───── SUPPLIED MATERIAL ─────

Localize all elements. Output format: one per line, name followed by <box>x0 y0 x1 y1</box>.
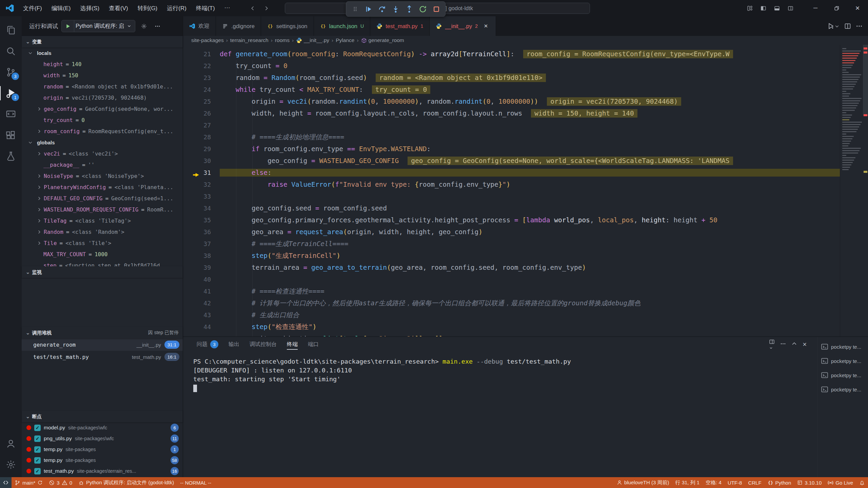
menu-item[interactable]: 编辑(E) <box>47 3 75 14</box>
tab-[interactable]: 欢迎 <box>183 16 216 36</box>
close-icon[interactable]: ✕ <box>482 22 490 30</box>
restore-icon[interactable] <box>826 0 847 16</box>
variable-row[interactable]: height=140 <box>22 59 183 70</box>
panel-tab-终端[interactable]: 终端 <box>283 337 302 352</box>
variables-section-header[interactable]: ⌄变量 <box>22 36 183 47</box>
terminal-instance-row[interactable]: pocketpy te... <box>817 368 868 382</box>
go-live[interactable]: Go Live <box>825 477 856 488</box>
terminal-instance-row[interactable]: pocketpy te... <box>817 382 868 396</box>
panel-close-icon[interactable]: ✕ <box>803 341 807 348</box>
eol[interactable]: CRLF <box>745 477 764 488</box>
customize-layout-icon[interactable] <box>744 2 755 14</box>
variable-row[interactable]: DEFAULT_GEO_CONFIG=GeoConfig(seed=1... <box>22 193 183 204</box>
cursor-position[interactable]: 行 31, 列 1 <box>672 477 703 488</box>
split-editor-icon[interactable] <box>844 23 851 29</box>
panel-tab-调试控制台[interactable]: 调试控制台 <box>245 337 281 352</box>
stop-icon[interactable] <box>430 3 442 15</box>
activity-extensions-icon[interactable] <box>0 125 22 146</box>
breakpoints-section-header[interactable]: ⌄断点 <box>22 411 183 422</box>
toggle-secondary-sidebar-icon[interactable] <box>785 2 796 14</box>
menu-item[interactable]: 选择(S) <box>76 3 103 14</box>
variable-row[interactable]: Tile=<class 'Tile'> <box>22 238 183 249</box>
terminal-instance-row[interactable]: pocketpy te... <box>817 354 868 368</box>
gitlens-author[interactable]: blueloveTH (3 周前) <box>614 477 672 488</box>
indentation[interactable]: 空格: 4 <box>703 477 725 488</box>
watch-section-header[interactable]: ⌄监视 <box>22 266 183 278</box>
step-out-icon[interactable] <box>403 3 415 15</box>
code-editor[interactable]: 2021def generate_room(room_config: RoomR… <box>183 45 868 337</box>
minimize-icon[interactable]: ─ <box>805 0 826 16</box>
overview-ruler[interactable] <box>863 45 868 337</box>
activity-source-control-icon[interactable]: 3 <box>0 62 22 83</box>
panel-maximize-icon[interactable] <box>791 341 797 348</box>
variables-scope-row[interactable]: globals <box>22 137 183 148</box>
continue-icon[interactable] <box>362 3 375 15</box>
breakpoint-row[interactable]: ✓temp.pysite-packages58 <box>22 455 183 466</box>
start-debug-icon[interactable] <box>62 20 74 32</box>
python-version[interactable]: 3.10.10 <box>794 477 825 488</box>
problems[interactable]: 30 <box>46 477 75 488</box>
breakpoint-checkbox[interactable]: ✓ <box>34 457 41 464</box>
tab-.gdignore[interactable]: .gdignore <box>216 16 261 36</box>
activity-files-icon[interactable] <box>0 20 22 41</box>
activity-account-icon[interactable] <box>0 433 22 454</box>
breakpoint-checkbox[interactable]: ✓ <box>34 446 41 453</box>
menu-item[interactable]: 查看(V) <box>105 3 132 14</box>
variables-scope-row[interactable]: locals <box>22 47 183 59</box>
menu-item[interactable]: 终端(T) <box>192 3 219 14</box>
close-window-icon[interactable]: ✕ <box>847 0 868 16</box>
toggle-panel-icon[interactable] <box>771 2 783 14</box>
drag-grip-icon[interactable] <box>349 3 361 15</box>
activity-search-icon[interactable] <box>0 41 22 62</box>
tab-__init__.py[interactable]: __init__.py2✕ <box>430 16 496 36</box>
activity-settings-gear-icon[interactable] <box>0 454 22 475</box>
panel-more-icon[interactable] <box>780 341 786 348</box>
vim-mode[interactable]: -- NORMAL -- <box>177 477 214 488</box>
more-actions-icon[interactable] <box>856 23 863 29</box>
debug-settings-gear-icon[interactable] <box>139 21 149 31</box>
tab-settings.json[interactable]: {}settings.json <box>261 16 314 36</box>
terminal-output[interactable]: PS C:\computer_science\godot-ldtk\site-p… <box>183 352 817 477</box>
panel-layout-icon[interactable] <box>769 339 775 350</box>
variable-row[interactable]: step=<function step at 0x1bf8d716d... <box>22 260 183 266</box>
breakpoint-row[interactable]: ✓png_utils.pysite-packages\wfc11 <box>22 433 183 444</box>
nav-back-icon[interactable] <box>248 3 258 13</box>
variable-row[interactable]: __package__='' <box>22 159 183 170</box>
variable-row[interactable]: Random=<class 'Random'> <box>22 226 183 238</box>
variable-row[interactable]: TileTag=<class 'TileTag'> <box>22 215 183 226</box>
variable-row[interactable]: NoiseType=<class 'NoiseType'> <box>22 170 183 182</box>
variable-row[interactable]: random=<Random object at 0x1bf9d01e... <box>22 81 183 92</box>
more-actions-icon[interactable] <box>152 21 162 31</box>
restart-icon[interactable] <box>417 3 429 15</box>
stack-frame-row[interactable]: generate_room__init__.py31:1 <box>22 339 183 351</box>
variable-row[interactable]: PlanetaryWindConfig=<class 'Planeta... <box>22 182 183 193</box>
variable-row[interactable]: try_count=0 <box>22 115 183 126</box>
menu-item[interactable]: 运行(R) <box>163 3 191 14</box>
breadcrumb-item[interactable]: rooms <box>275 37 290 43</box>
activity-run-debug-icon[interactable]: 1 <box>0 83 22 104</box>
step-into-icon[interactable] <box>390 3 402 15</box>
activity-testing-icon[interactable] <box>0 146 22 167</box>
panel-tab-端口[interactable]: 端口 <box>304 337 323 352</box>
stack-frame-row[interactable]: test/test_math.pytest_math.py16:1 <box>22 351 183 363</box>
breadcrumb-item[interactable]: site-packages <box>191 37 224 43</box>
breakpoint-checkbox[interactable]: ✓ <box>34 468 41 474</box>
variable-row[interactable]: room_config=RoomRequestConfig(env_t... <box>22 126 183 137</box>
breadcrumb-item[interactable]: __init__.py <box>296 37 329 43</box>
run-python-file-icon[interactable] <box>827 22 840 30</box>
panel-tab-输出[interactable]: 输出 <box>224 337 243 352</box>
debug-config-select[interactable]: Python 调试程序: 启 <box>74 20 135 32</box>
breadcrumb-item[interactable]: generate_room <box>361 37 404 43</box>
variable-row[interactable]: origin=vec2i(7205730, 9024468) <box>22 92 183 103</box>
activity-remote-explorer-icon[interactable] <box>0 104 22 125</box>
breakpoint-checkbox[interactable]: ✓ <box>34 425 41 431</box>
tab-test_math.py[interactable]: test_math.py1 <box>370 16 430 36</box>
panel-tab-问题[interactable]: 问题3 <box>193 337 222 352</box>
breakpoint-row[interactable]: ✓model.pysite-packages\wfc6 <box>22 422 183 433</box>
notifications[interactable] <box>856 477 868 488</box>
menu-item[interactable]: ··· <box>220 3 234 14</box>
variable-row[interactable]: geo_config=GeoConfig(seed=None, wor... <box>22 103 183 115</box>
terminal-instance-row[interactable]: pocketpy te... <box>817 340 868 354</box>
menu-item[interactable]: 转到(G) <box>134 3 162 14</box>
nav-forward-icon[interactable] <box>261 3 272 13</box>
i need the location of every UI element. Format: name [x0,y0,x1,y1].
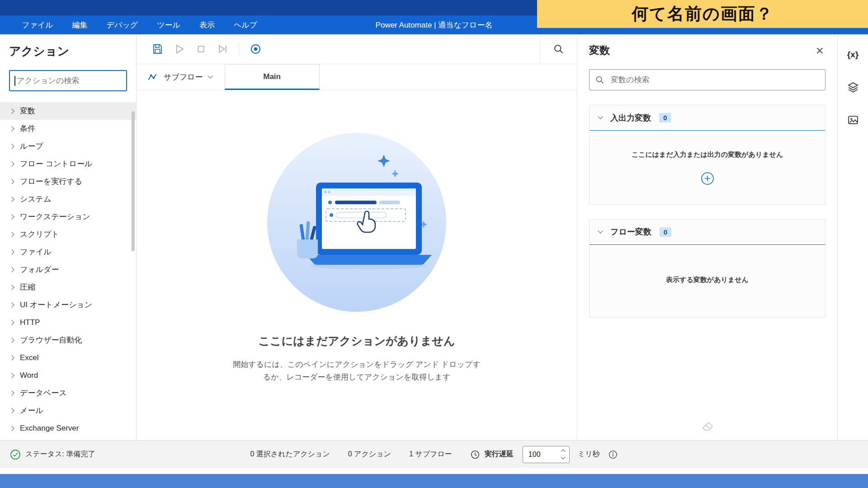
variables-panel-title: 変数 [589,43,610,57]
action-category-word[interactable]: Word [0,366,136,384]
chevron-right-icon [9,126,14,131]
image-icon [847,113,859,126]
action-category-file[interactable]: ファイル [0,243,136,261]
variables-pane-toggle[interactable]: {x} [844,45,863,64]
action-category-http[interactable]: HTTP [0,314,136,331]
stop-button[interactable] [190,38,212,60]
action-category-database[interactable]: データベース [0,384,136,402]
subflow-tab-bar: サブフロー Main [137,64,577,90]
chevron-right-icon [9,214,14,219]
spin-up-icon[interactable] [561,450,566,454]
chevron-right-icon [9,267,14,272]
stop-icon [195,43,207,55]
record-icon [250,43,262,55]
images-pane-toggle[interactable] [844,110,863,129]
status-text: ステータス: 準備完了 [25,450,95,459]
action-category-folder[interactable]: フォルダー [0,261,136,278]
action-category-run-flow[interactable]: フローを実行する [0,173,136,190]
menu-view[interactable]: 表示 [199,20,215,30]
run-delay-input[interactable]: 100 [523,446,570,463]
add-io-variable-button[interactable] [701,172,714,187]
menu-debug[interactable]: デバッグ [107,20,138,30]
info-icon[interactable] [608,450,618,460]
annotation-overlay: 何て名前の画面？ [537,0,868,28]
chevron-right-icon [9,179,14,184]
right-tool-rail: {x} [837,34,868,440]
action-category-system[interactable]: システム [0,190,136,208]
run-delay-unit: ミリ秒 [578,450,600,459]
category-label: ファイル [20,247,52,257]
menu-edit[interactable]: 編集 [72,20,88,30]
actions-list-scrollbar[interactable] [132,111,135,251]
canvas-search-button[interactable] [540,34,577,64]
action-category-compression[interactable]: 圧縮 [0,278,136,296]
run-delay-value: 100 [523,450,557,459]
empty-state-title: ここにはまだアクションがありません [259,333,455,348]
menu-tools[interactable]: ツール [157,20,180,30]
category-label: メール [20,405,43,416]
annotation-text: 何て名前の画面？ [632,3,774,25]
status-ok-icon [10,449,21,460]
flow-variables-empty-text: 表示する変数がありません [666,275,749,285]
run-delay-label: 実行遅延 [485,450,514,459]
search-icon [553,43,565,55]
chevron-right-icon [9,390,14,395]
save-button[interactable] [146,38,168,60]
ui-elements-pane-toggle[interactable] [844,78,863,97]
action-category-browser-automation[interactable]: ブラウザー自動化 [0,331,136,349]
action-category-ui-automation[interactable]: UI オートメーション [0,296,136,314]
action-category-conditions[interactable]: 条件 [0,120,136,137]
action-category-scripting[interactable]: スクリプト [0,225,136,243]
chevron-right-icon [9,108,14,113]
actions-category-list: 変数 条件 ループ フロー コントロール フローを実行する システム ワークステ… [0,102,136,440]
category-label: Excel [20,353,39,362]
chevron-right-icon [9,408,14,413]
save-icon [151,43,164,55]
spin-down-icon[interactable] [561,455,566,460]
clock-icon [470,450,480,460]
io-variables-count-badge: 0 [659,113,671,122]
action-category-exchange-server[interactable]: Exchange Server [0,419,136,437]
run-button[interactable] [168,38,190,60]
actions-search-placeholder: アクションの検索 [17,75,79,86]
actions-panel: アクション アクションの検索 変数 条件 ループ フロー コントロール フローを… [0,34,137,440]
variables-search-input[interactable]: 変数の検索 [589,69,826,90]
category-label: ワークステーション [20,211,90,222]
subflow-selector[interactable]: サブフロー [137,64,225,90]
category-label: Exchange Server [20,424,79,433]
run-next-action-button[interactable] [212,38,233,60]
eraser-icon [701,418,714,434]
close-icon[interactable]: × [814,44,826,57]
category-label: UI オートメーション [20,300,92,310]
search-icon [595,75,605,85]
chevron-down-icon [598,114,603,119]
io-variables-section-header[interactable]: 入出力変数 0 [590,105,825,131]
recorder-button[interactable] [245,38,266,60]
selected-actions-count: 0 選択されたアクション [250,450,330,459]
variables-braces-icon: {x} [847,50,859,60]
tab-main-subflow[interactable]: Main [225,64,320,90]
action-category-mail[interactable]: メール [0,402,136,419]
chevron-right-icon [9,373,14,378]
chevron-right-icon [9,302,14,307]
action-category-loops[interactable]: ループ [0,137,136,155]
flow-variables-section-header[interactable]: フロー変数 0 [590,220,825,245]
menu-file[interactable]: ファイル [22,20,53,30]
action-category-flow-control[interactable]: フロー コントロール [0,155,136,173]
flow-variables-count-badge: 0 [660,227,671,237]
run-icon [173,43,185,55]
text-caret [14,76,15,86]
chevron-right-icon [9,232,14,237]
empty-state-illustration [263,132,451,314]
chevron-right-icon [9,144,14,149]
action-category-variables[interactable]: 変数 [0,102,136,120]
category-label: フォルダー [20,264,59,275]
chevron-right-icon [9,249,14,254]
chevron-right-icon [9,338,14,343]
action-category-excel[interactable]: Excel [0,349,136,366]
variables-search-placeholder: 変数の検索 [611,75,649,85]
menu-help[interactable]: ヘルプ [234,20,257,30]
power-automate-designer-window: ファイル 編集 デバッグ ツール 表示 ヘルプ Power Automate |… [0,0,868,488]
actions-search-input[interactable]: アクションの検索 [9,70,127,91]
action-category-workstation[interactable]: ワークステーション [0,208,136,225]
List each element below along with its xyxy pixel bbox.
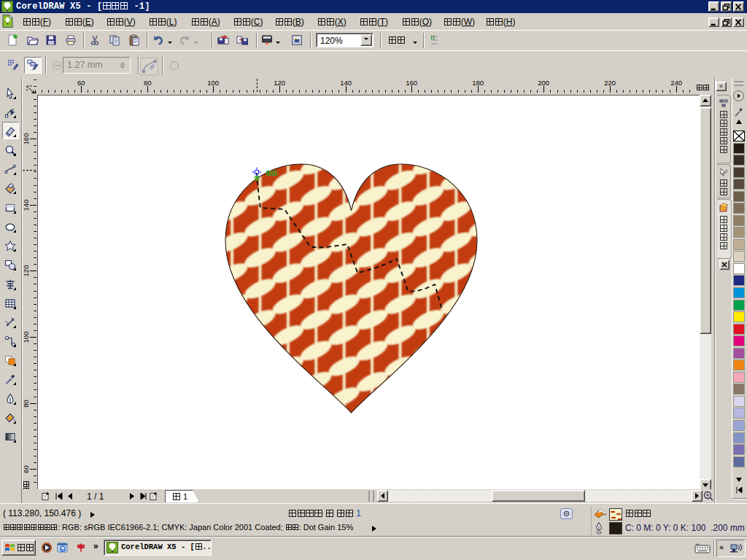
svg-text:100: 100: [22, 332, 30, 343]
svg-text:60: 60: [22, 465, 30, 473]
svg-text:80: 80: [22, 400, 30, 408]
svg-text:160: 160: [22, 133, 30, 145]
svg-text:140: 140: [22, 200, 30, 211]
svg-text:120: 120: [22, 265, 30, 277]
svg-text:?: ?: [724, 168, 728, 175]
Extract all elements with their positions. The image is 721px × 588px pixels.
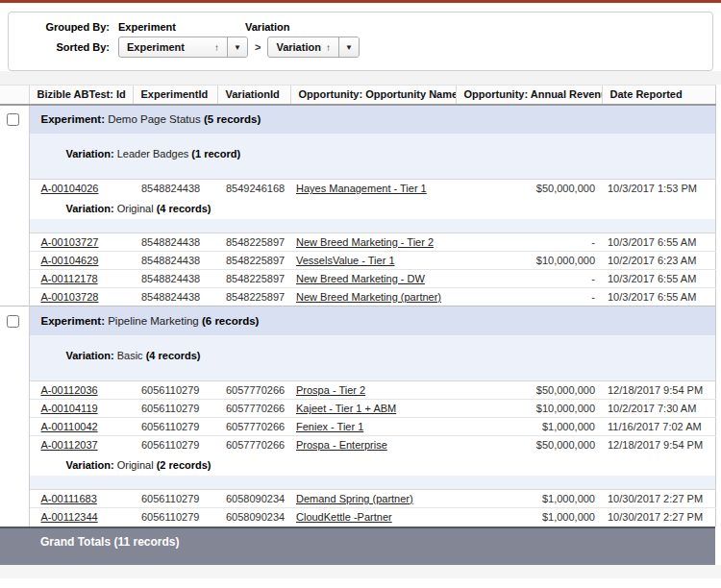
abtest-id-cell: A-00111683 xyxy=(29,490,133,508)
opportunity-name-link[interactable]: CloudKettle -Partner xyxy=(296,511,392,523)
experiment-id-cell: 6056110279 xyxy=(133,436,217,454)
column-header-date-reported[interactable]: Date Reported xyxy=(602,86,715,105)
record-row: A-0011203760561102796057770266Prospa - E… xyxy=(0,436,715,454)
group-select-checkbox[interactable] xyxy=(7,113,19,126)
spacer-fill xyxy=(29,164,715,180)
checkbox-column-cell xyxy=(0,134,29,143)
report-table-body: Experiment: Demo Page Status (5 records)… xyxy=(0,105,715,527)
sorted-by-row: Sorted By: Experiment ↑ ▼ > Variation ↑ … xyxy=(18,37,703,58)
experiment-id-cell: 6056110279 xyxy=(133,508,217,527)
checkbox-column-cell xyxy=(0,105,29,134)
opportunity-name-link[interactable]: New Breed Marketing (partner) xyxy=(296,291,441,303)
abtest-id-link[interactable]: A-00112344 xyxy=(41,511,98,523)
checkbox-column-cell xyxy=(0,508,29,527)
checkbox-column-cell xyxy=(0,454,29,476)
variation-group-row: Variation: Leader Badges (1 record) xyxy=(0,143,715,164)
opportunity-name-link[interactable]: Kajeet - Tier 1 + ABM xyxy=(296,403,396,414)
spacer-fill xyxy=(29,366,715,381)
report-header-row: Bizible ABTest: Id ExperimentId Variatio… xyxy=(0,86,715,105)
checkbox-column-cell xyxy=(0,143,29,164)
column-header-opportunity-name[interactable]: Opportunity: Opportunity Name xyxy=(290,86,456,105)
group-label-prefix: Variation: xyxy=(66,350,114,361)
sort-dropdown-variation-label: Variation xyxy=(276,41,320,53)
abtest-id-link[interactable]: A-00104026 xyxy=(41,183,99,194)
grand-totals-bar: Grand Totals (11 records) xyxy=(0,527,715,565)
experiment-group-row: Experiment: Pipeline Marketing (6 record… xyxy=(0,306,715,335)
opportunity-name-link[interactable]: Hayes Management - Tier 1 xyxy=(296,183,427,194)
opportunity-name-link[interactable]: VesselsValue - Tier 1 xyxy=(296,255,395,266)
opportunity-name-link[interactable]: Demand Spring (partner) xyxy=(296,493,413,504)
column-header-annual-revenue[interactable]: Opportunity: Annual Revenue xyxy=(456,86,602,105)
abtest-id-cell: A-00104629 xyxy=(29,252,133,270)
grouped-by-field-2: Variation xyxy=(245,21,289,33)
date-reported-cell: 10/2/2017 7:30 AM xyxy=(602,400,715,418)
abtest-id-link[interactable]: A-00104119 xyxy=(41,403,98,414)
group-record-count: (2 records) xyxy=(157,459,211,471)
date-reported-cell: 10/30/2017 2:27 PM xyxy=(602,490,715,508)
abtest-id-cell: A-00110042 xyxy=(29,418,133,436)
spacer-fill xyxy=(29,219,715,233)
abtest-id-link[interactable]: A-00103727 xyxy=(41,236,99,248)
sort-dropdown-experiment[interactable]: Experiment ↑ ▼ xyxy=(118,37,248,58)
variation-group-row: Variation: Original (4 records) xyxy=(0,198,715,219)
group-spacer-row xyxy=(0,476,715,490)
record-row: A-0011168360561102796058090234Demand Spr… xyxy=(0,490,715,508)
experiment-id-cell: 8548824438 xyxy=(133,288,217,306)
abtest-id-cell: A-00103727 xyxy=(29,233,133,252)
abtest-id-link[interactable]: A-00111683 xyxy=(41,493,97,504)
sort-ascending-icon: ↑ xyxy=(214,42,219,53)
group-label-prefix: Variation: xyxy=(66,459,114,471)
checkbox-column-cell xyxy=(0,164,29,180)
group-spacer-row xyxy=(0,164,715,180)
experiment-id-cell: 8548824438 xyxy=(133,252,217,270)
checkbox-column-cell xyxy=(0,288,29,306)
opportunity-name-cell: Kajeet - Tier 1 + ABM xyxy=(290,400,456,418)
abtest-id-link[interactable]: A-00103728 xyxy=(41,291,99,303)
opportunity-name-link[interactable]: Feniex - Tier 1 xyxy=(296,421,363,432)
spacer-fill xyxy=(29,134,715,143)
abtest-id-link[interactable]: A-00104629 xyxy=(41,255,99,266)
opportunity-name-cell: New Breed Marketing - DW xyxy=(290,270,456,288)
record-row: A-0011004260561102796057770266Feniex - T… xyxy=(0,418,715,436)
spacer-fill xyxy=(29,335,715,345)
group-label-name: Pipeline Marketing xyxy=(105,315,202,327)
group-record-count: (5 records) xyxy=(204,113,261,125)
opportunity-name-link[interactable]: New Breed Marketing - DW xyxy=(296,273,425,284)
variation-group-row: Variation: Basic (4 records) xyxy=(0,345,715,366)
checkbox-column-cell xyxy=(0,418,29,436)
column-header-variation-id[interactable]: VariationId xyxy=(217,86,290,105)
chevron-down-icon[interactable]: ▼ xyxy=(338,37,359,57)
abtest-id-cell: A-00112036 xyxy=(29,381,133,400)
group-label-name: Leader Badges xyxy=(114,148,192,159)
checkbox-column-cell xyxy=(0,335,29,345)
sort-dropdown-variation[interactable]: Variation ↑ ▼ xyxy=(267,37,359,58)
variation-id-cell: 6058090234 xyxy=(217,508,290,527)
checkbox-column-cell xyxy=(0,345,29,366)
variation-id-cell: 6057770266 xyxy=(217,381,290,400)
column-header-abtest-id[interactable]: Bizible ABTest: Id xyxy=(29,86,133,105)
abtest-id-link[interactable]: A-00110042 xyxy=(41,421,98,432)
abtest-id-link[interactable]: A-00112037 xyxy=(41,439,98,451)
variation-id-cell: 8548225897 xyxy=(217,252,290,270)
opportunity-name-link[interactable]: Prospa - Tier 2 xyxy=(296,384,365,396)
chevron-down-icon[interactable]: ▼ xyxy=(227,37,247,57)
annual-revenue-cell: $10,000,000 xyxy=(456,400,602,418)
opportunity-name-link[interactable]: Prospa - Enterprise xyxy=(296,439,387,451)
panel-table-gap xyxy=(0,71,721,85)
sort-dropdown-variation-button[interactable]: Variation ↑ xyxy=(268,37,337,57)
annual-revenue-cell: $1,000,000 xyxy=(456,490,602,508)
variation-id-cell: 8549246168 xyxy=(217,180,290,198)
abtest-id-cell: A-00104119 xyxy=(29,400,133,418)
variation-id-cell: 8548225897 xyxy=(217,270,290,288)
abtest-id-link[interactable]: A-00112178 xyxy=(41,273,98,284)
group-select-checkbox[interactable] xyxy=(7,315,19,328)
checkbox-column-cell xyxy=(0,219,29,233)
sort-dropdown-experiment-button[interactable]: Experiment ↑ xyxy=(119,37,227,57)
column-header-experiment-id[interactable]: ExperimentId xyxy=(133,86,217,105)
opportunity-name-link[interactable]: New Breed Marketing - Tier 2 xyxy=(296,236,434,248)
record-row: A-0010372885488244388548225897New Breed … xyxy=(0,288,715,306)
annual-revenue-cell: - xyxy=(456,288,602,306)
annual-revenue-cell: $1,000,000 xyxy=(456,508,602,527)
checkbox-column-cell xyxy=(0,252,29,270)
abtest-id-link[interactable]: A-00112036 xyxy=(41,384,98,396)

─────

■ DIRECTIONS FOR THIS TASK: Each line of the material that has the word "fill" belongs in the answer.

■ RESPONSE TO THE TASK:
spacer-fill xyxy=(29,164,715,180)
spacer-fill xyxy=(29,366,715,381)
spacer-fill xyxy=(29,219,715,233)
spacer-fill xyxy=(29,134,715,143)
spacer-fill xyxy=(29,335,715,345)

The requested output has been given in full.